Sometimes I wonder how different my life would be if I didn't share a weekly margarita with my mom since i was 12
I'm being an old woman and getting trashed in a night gown in public...of course it's going to be fun
Did I actually say goodbye last night or did I just poison you with vodka and disappear?
Should i put up a tasteful banner for your party that says last chance to sleep with maya?
After Madison dropped a bottle of full vodka an it shattered on the floor, it was quiet for literally 3 min straight and then drew said "the booze gods have spoken"

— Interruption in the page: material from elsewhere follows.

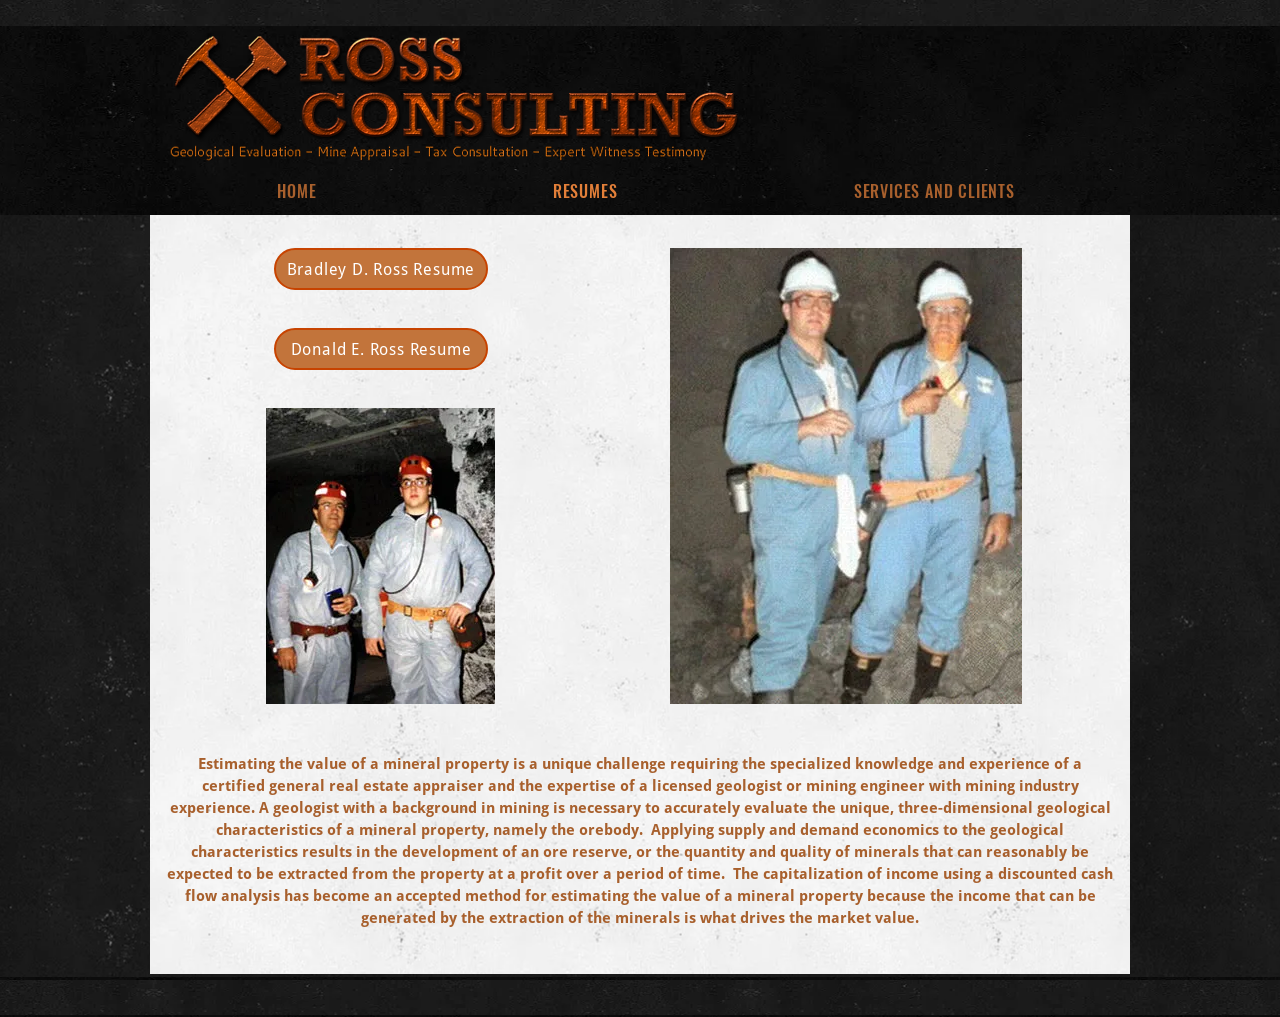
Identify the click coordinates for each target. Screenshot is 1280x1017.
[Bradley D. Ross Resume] (381, 269)
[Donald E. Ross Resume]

Well, let's see..I held him while he cried for 30-40 minutes, woke up on his couch AND he gave me a ride home in his underwear. Shit show is not even the half of it.
We found you facedown on his couch in a pile of cheerios, with only one shoe on. Dude you said you were staying in last night.
He did a line of coke off my stomach then flipped me over and smacked my ass. Then, while he was talking dirty to me, he told me he wanted to hire someone to clean my room. And that's when he lost his boner. Life is so hard.
Sometimes I actually rage on Tuesday, come back, and do homework drunk and pull an all nighter.
You should just construct a mini-city, actually. Then destroy, photograph and post. Who could turn down a dick that conquered a whole city? Craigslist personals wont know what hit it.
Last night was incredible. I can tell by the nacho cheese on my jacket
I love how when he said ecstasy pills both of our heads whipped around like a couple of horned owls.